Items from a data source
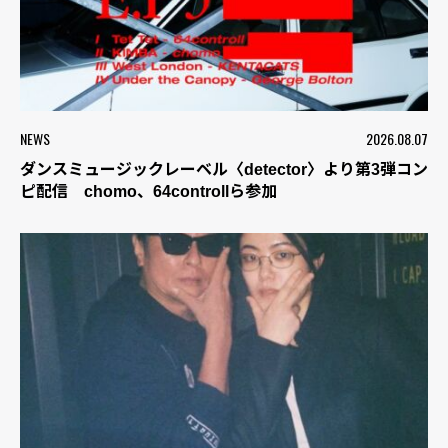
NEWS
2026.08.07
ダンスミュージックレーベル〈detector〉より第3弾コン
ピ配信 chomo、64controllら参加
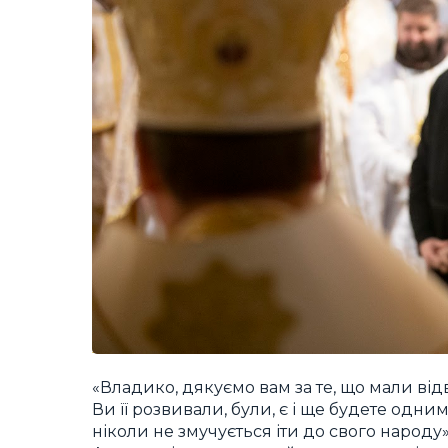
«Владико, дякуємо вам за те, що мали від
Ви її розвивали, були, є і ще будете одн
ніколи не змучується іти до свого народ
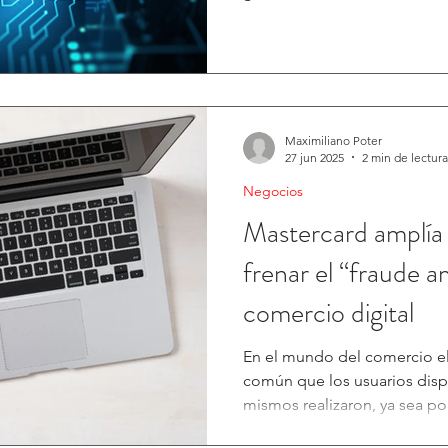
usuarias. A las viejas táctic
ataques automatizados, pag
cada vez más creíbles , pote
artificial. En este escenario,
opcional: es una condición pa
Maximiliano Poter
27 jun 2025
2 min de lectura
Negocios
Mastercard amplía 
frenar el “fraude a
comercio digital
En el mundo del comercio el
común que los usuarios disp
mismos realizaron, ya sea por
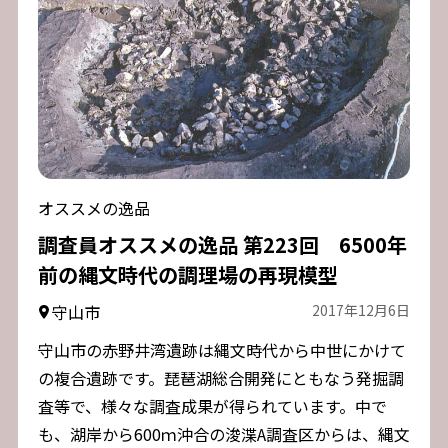
オススメの逸品
調査員オススメの逸品 第223回 6500年
前の縄文時代の調理場の再現模型
守山市
2017年12月6日
守山市の赤野井湾遺跡は縄文時代から中世にかけて
の複合遺跡です。琵琶湖総合開発にともなう発掘調
査等で、様々な調査成果が得られています。中で
も、湖岸から600ｍ沖合の浚渫A調査区からは、縄文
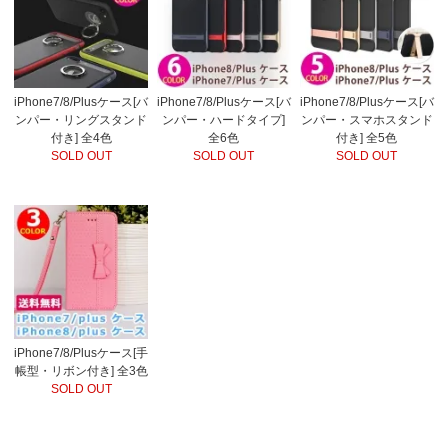
iPhone7/8/Plusケース[バ
iPhone7/8/Plusケース[バ
iPhone7/8/Plusケース[バ
ンパー・リングスタンド
ンパー・ハードタイプ]
ンパー・スマホスタンド
付き] 全4色
全6色
付き] 全5色
SOLD OUT
SOLD OUT
SOLD OUT
iPhone7/8/Plusケース[手
帳型・リボン付き] 全3色
SOLD OUT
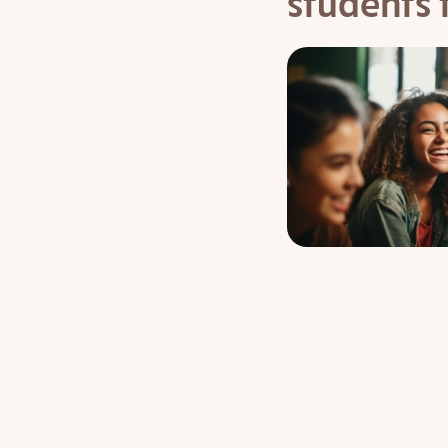
students t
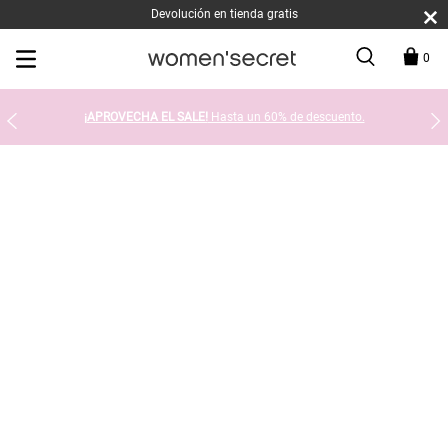
Devolución en tienda gratis
0
¡APROVECHA EL SALE!
Hasta un 60% de descuento.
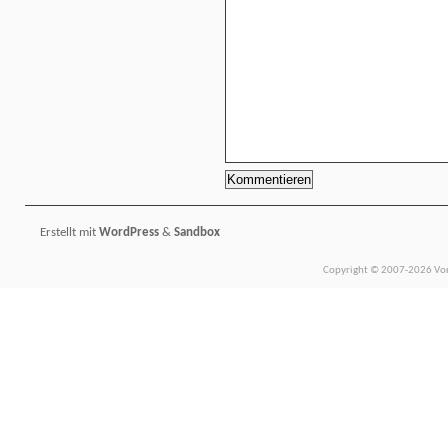
Erstellt mit
WordPress
&
Sandbox
Copyright © 2007-2026 Vors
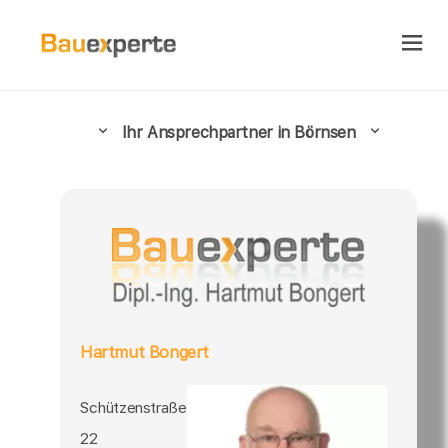
Ihr Ansprechpartner in Börnsen
Hartmut Bongert
Schützenstraße
22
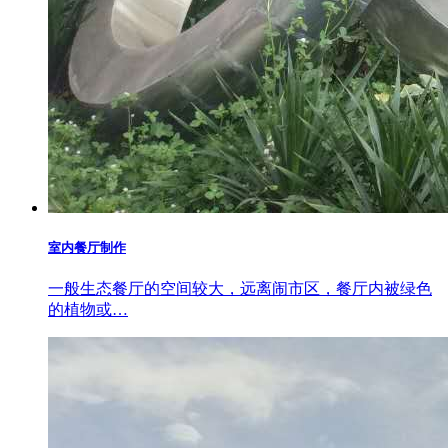
室内餐厅制作
一般生态餐厅的空间较大，远离闹市区，餐厅内被绿色
的植物或…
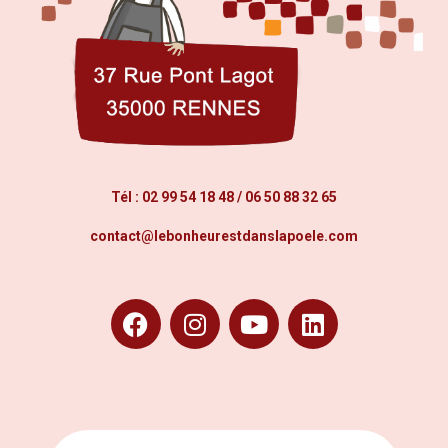
Tél :
02 99 54 18 48
/
06 50 88 32 65
contact@lebonheurestdanslapoele.com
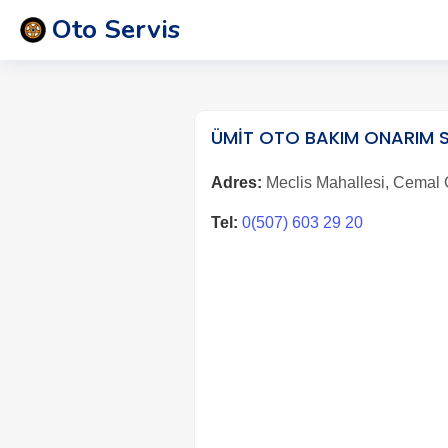
Oto Servis
ÜMİT OTO BAKIM ONARIM S
Adres:
Meclis Mahallesi, Cemal G
Tel:
0(507) 603 29 20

-- WHAT IS NEEDED --
Provide the number of lines in the records above containing the string "comercio", and write nothing more.

-- EXPECTED OUTPUT --
2